**PROBLEM STATEMENT**
The response should consist of the data below, copied exactly, with no pictures in it.

**INFORMATION SUPPLIED**
- - -
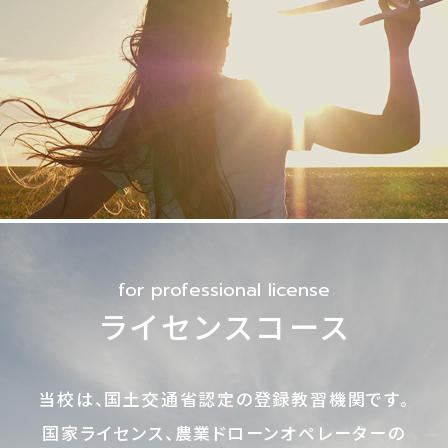
for professional license
ライセンスコース
当校は、国土交通省認定の登録教習機関です。
国家ライセンス、農業ドローンオペレーターの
- - -
**TASK SOLUTION**
for professional license
ライセンスコース
当校は、国土交通省認定の登録教習機関です。
国家ライセンス、農業ドローンオペレーターの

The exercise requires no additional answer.